‘You wouldn’t worry so much about what others think of you if you realized how seldom they do.’ E. Roosevelt
Women who aspire to lead, especially those in education are are often thwarted by fear of failure, fear of competition, fear of being found out to be an impostor, a fraud.
For some women educators this means that they never open their door to colleagues and for others they do not invest in relationships and building connections – face to face or online. Without the professional learning relationship, women worry about what others think. We allow fear of another opinion to stifle our own learning and growth.
I am interested in the many ways we allow fear to imprison and stifle our professional development. I see this all the time. Women questioning them self, second guessing their intentions, skill set or capacity to lead. In my reading around leadership and what ideas have supported women to confront their own fears to succeed I have found Tara Mohr.
In ‘Playing Big” Mohr draws on two different ideas about fear identified by Rabbi Alan Lew:
Pachad is “projected or imagined fear,” the “fear whose objects are imagined.” That, in contemporary terms, is what we might think of as over reactive, irrational, lizard brain fear: the fear of horrible rejection that will destroy us or the fear that we will simply combust if we step out of our comfort zones.
There is a second Hebrew word for fear, yirah. Rabbi Lew describes yirah as “the fear that overcomes us when we suddenly find ourselves in possession of considerably more energy than we are used to, inhabiting a larger space than we are used to inhabiting. It is also the feeling we feel when we are on sacred ground.
If you’ve felt a calling in your heart, or uncovered an authentic dream for your life, or felt a mysterious sense of inner inspiration around a project or idea, you recognize this description.

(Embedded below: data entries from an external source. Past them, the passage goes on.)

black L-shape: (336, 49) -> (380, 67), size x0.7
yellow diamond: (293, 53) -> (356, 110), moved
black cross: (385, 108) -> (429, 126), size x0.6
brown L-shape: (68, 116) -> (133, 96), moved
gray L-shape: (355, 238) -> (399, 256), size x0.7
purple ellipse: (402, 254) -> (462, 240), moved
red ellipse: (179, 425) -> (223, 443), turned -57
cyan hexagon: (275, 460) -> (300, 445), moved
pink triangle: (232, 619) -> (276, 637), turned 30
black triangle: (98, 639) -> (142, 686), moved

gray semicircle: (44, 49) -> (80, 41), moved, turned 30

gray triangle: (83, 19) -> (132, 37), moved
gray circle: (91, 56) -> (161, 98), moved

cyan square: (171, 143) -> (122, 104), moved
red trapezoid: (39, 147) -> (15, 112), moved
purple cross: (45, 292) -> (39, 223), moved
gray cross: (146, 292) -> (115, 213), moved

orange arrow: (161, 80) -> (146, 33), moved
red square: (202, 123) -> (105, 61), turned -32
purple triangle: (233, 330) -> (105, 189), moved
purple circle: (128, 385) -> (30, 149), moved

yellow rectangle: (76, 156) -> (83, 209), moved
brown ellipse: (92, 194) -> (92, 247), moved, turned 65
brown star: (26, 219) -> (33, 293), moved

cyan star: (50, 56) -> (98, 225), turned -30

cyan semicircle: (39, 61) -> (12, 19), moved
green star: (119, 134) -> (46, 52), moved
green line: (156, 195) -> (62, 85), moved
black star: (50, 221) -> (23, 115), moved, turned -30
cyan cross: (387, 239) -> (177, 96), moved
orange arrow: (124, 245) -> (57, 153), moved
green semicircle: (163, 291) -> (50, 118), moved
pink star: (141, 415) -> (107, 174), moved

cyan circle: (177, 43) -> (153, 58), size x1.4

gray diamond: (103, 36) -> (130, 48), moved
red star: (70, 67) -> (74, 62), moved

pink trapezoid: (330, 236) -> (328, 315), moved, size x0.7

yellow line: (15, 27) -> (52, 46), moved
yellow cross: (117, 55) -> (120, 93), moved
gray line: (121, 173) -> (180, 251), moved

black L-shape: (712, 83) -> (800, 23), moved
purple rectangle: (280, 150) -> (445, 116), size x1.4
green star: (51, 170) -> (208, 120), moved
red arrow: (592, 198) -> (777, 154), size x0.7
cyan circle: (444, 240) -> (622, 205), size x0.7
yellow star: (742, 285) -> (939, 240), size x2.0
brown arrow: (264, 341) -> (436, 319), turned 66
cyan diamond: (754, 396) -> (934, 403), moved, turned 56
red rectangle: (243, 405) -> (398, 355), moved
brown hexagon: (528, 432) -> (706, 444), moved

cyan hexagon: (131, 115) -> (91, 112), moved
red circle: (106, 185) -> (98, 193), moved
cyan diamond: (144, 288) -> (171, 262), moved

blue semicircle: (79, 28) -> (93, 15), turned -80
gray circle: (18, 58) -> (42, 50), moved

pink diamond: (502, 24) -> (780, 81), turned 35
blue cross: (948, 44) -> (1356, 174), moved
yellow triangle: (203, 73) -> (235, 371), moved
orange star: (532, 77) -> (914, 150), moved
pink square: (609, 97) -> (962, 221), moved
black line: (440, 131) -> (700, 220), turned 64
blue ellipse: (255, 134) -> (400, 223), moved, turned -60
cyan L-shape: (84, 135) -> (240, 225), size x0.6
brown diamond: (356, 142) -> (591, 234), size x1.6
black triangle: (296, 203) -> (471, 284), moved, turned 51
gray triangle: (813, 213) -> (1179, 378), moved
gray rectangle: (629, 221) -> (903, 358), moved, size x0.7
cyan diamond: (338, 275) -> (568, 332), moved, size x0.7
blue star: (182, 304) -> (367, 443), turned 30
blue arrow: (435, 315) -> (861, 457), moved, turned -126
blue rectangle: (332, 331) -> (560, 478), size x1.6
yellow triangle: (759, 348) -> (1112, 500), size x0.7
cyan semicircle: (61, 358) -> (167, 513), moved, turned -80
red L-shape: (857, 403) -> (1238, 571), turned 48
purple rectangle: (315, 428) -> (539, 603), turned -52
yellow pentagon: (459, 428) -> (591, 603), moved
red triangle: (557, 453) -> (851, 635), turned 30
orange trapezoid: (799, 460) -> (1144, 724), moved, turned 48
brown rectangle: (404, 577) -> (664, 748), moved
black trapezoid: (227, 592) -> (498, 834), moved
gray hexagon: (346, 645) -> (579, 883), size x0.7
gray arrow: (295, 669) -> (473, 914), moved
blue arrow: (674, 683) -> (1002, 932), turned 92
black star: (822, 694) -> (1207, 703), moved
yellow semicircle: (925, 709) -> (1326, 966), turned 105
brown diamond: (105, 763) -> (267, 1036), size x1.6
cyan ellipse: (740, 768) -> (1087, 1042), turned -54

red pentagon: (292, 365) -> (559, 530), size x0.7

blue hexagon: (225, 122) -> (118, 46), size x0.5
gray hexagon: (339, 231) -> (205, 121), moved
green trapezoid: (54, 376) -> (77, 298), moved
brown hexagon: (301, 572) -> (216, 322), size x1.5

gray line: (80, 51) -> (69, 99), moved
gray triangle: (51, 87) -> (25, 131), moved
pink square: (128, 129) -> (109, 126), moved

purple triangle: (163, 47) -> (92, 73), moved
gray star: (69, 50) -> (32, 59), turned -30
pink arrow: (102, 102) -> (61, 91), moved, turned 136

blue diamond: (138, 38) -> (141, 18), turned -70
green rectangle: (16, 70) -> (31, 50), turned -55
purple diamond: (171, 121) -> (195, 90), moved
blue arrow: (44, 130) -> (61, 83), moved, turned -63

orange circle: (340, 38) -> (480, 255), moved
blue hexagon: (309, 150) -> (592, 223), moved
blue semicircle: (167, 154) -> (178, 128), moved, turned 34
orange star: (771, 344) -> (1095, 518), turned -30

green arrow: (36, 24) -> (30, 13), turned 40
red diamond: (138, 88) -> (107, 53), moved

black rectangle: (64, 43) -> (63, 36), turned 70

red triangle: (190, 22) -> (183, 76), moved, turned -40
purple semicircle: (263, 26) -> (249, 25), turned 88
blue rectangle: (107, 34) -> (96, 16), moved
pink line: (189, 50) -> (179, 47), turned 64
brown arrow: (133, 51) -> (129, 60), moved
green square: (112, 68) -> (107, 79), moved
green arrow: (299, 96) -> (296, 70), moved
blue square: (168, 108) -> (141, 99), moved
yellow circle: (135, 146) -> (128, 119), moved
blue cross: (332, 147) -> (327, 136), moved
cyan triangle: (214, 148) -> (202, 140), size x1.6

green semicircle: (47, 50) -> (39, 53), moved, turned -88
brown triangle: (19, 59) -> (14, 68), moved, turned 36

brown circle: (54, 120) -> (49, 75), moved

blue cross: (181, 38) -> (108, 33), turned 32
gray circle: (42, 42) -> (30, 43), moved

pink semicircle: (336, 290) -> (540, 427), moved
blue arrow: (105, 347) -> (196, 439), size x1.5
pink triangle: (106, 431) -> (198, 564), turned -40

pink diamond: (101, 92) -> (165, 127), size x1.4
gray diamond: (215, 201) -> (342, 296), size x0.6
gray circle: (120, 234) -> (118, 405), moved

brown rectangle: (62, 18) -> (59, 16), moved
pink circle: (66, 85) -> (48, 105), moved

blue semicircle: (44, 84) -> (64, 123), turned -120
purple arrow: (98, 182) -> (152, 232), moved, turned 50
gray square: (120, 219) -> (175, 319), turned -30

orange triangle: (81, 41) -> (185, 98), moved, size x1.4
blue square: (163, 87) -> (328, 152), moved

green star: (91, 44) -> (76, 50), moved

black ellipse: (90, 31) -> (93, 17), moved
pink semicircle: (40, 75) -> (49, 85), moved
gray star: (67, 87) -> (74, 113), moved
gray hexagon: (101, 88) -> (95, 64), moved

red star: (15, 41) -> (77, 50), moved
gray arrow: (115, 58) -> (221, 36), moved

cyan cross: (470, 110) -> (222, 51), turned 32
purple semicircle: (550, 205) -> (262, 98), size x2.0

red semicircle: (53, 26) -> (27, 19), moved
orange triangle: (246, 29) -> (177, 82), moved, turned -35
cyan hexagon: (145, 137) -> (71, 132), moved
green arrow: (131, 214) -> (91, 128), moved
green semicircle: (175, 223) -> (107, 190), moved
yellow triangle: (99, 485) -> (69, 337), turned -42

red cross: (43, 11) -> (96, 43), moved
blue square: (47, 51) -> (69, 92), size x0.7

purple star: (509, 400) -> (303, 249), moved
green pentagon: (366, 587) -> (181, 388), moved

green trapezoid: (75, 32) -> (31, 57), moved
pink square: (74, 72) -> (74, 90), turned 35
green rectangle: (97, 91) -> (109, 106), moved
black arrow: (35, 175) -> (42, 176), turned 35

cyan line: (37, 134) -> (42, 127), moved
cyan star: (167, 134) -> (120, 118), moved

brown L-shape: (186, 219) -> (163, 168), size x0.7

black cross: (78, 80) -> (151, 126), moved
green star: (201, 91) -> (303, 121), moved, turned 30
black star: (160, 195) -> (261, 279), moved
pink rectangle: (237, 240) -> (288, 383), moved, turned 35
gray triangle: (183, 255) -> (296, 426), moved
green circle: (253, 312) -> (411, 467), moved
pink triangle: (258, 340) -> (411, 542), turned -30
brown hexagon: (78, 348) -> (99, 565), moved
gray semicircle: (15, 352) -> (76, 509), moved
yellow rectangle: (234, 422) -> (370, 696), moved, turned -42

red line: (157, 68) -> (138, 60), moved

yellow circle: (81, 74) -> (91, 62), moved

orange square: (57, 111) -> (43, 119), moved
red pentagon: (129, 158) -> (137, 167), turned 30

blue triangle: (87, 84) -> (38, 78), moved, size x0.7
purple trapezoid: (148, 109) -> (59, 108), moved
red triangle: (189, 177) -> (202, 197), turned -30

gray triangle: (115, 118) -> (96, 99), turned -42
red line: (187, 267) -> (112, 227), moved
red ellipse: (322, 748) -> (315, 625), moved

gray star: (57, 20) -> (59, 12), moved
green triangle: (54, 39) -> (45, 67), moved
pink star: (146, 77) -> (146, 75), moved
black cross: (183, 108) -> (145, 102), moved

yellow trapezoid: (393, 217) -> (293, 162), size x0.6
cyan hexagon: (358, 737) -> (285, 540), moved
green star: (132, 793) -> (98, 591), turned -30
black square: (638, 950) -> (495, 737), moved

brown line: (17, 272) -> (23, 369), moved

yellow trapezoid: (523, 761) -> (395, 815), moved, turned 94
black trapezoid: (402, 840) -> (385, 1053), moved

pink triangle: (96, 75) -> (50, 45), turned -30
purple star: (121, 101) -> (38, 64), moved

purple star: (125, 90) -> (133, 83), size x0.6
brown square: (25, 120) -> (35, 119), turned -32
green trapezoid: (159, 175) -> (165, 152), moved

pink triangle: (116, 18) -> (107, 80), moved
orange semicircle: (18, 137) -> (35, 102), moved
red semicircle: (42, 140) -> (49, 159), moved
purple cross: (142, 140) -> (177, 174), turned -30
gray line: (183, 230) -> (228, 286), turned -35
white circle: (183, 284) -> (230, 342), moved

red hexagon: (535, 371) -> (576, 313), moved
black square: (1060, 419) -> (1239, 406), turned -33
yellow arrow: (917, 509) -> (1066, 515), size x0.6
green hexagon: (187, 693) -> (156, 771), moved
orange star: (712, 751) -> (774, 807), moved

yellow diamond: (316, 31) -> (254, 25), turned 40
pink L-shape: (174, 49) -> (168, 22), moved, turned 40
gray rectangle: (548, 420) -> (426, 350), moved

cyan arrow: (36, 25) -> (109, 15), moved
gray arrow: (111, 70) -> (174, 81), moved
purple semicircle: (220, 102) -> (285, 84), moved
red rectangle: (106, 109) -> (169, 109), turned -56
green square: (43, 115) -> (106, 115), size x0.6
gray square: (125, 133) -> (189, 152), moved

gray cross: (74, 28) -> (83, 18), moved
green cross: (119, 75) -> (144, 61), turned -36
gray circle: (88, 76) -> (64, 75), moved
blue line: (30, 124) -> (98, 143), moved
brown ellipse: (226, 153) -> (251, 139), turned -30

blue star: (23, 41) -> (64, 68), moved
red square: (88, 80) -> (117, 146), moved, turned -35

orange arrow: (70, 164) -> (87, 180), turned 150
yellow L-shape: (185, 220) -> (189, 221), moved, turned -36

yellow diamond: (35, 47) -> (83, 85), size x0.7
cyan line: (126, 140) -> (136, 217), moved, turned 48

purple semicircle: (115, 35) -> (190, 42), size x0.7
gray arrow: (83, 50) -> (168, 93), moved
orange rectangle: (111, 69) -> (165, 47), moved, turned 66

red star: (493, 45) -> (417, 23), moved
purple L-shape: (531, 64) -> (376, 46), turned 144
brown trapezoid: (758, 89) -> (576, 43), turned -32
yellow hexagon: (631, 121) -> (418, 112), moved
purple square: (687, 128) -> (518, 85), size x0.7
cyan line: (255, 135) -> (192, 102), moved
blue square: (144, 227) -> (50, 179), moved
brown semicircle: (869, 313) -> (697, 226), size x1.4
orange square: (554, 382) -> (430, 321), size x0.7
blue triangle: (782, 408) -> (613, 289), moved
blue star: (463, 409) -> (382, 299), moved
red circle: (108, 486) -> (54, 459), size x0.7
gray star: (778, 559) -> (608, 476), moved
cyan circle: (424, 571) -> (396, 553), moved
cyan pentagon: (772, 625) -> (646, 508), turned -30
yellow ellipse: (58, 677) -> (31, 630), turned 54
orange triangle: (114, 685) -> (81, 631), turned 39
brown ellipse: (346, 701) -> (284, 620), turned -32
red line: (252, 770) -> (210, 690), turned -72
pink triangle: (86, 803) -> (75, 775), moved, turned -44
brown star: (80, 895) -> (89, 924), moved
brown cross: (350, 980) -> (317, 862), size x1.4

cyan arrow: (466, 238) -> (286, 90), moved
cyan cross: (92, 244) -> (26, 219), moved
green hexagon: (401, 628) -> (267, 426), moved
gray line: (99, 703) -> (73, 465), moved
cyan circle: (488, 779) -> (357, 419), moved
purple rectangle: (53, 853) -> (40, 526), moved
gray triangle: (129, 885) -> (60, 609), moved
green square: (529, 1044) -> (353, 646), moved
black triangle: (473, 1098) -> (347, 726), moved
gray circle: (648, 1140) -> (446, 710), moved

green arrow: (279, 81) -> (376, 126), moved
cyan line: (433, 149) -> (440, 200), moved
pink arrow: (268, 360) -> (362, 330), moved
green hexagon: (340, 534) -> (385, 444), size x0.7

We often conflate or confuse the two types of fear, and simply call what we are experiencing “fear.” But we can discern them more closely, and in doing so, more effectively manage fear so it doesn’t get in our way
I am sure you will agree that it is easy to recall examples of other women succumbing to Pachad, a projected or imagined fear that paralyses their ability to lead; perhaps it has been you. But for those of us who have been fortunate to inhabit yirah, we know a fear that enlarges our world, energizes us and strengthens us for the job ahead. I wonder what your yirah moment has been? How has that fear allowed you to develop your leadership and learning?